When the data below is printed, every line must match exactly and the images must be absent.
Stored data: Begin
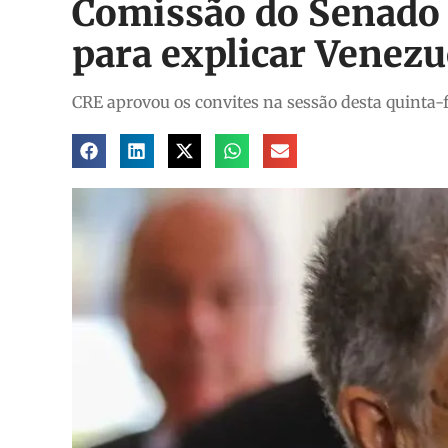
Comissão do Senado 
para explicar Venezu
CRE aprovou os convites na sessão desta quinta-f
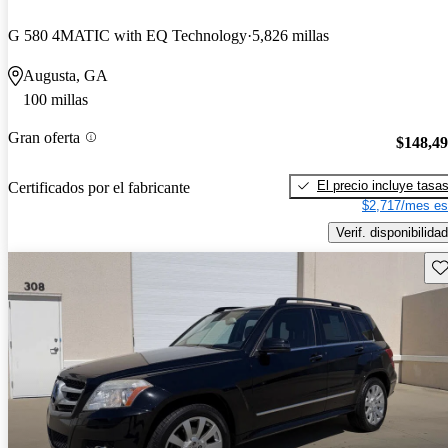
G 580 4MATIC with EQ Technology
5,826 millas
Augusta, GA
100 millas
Gran oferta
$148,4
El precio incluye tasa
Certificados por el fabricante
$2,717/mes es
Verif. disponibilidad
Gu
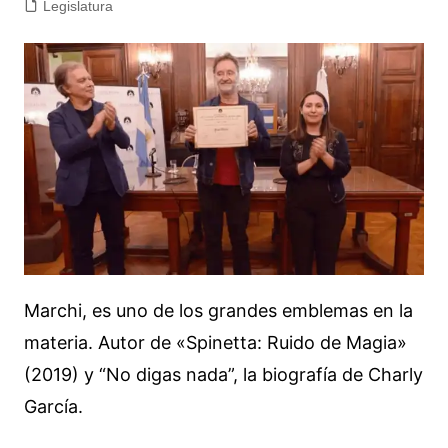
Legislatura
Marchi, es uno de los grandes emblemas en la
materia. Autor de «Spinetta: Ruido de Magia»
(2019) y “No digas nada”, la biografía de Charly
García.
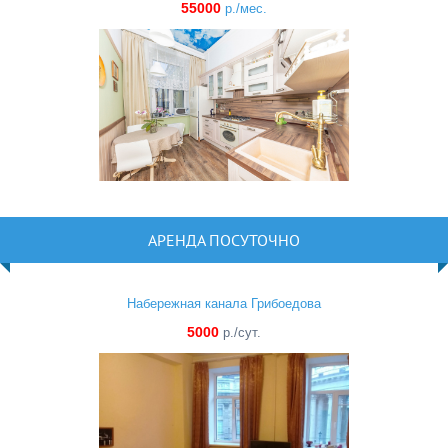
55000
р./мес.
АРЕНДА ПОСУТОЧНО
Набережная канала Грибоедова
5000
р./сут.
Stored data: End
- _Output_
Comissão do Senado 
para explicar Venezu
CRE aprovou os convites na sessão desta quinta-f
G 580 4MATIC with EQ Technology
5,826 millas
Augusta, GA
100 millas
Gran oferta
$148,4
El precio incluye tasa
Certificados por el fabricante
$2,717/mes es
Verif. disponibilidad
Gu
Legislatura
Marchi, es uno de los grandes emblemas en la
materia. Autor de «Spinetta: Ruido de Magia»
(2019) y “No digas nada”, la biografía de Charly
García.
55000
р./мес.
АРЕНДА ПОСУТОЧНО
Набережная канала Грибоедова
5000
р./сут.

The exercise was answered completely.